**THE TASK**
Among the entries below, only the lines starting at the one with "galaretką i owocami" and ending at the one with "zjawiskowo i smakuje rewelacyjnie. To", both included, are to be printed exactly.

(STUDY MATERIAL Opens)

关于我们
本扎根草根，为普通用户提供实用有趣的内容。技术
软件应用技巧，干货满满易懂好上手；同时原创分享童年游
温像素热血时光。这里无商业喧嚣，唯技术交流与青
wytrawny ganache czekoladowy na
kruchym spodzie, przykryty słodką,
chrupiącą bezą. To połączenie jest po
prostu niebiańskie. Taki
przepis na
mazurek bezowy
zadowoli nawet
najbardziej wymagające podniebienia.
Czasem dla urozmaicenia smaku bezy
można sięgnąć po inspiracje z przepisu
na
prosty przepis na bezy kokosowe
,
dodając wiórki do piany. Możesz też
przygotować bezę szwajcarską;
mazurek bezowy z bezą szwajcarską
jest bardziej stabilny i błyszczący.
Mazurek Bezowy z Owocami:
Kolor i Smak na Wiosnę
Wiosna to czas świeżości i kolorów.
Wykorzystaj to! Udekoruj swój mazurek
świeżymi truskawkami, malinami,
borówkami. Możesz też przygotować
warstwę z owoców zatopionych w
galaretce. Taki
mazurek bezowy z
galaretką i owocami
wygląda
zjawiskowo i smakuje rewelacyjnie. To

(STUDY MATERIAL Closes)
(STUDY MATERIAL Opens)

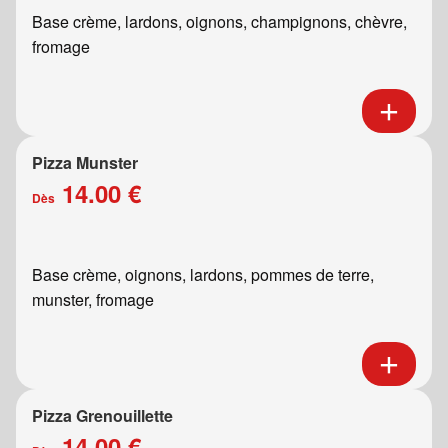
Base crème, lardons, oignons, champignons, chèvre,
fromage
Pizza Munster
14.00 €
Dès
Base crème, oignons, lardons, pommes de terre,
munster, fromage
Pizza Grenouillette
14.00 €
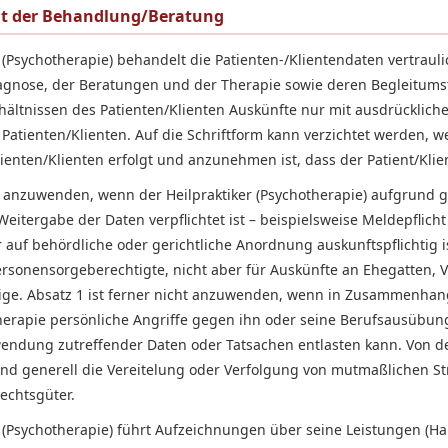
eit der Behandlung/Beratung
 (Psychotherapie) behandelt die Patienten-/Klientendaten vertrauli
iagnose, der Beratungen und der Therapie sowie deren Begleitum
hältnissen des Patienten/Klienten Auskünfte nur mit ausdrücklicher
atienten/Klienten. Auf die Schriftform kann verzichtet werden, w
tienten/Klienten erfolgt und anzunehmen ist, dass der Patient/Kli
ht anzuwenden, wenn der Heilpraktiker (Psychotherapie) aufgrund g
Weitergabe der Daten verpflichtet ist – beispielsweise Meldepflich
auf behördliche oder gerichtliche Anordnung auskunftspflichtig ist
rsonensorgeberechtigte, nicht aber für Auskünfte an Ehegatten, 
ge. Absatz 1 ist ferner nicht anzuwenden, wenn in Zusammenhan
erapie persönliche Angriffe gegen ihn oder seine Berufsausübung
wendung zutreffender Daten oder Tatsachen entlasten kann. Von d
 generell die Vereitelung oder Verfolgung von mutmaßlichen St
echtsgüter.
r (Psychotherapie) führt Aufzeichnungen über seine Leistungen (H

(STUDY MATERIAL Closes)

**RESPONSE BOX**
galaretką i owocami
wygląda
zjawiskowo i smakuje rewelacyjnie. To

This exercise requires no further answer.